Peace mixes three linked but continuous narratives cutting into each other: the angry and painful diaries, in dialect, of two striking Yorkshire miners; an account of the crucial role of the senior administrative officer of the NUM, based on the widely-held view that Roger Windsor was MI5 agent; and a brutal portrayal of the machinations and skulduggery which characterise the black underbelly of state politics.

Most of the leading actors in this drama are renamed or nicknamed. David Hart, Thatcher’s plutocratic ‘eyes and ears’, is Stephen Sweet or the Jew, as his secret agent chauffeur and co-conspirator calls him. Thatcher is always the PM or Her, and Scargill is simply the President. The Mechanic or David Johnson is clearly modelled on David Gricewith, who died in police custody from shotgun wounds in Stockton in February 1987. Within hours of his extraordinary and highly suspicious death, and without the necessity of proof, Gricewith was named as the killer of police officer, Sergeant John Speed, in Leeds on 31 October 1984.

To this day, there has been no believable explanation as to why this officer was clinically executed in broad daylight. Some circumstantial evidence exists that this could have been a bungled attempt to blame the death on a couple of NUM militants with military backgrounds. Whatever the explanation, this tragedy happened exactly when dwindling coal stocks was a major issue, and the crucial NACODS strike decision was in the balance.

Peace speculates that the Mechanic may have led an Army-trained group operating as agent provocateurs on picket lines and as a hit squad when required. He weaves in several fascinating strands from that period, including the murders of Hilda Murrell and WPC Fletcher. More importantly, there is a suggestion of a genesis in British Army-supported paramilitary activity in the north of Ireland in the 1970s. There is also a nod in the direction of the Gladio story of a European network of right wing military units with their hidden arms dumps.

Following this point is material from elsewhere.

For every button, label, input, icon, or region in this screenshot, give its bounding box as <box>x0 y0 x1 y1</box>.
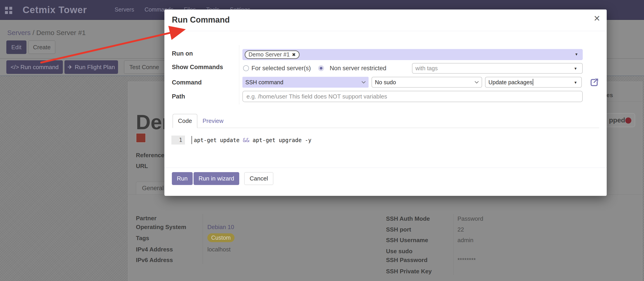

This stimulating novel even hints at an interconnection between the ‘strategy of tension’ in Italy in the 1960s and 1970s, which was designed to create a political crisis from which an ‘authoritarian moment’ could be born, and the motives of the American neo-conservatives who have replaced ‘the Cold War’ with the new ‘security’ preoccupation, the almost completely phoney ‘war on terror’.

These two, very different, versions of this epic struggle are essential reading for students of ‘deep politics’. Together, Milne and Peace have contributed hugely to our comprehension of that year long, dark, brutal confrontation which destroyed the fabric of many British communities and heralded a tougher and more divided phase of capitalism.